For Rumsfeld to associate the anti-war movement to Nazi appeasers is the ultimate in gall. After all, it was the New York and Chicago-based banker and industrialists who were the Hitler appeasers. And, ironically, they used the American Legion as their fascist storm troopers -- it was proposed that Gerald MacGuire, a former New York City bond and securities dealer with whom Brown Brothers Nazi financier Prescott Bush had more than a casual relationship, organize 500,000 American Legionnaires to march on Washington in the summer of 1933 and militarily overthrow President Franklin Delano Roosevelt. The new Department of General Affairs (akin to the modern Homeland Security Department, only with greater powers) would end the New Deal initiatives and make common cause with Adolf Hitler's Germany and Benito Mussolini's Italy. The plot of the Wall Street bankers was revealed by retired Marine Corps General Smedley Butler who turned down an offer to lead the military coup.

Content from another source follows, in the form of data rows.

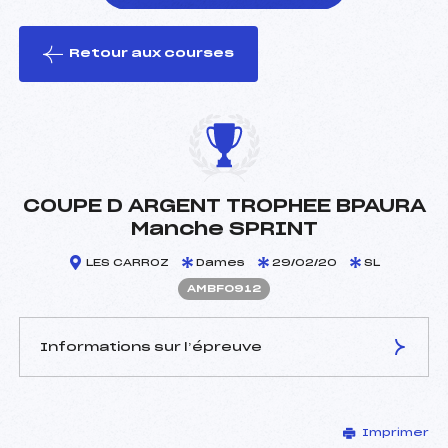
Retour aux courses
foi(s) le ski
COUPE D ARGENT TROPHEE BPAURA
Manche SPRINT
LES CARROZ
Dames
29/02/20
SL
AMBF0912
Informations sur l’épreuve
JURY DE COMPÉTITION
Imprimer
Délégué Technique :
FAVRAT MICHEL (MB)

The love affair between Wall Street and Nazi Germany continued long after the planned coup against FDR. On May 6, 1937, the Nazi German airship Hindenburg proudly flew over lower Manhattan (ironically, over the location of the future World Trade Center) displaying its swastika symbol for all the bankers and financiers to see. One of them was Prescott Bush, whose financial dealings with Nazi German banks and companies, was in full swing.